DESCRIPTION OF THE TASK: Find the lines of the listing that contain the string "Long", and return them.

TASK INPUT:
┄┄┄┄┄┄┄┄┄┄┄┄┄┄┄┄┄┄┄┄

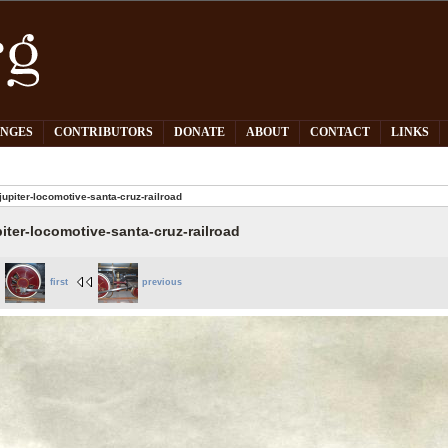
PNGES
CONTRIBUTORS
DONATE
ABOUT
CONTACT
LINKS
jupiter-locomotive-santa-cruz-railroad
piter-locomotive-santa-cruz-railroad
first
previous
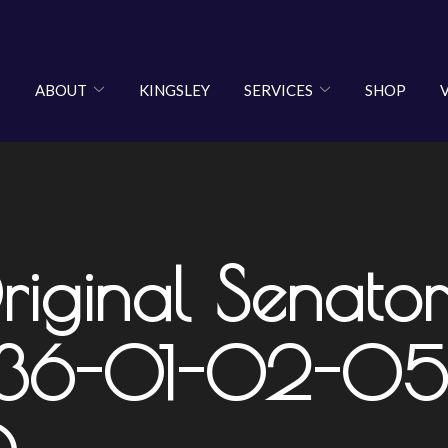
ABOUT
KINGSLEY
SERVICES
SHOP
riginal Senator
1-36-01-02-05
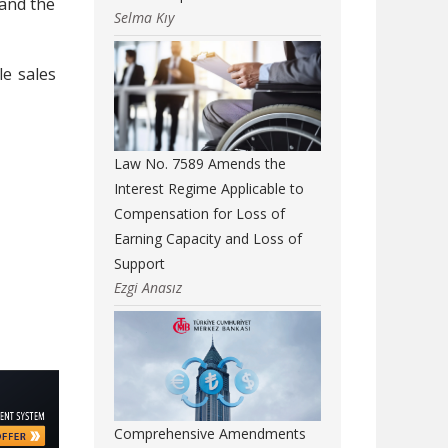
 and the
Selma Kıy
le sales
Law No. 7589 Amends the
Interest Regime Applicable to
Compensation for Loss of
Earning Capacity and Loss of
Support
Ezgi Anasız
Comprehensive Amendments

┄┄┄┄┄┄┄┄┄┄┄┄┄┄┄┄┄┄┄┄

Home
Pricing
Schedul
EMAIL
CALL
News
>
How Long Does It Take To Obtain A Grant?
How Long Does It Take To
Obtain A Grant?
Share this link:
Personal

┄┄┄┄┄┄┄┄┄┄┄┄┄┄┄┄┄┄┄┄

RESPONSE TO THE EXERCISE:
How Long Does It Take To Obtain A Grant?
How Long Does It Take To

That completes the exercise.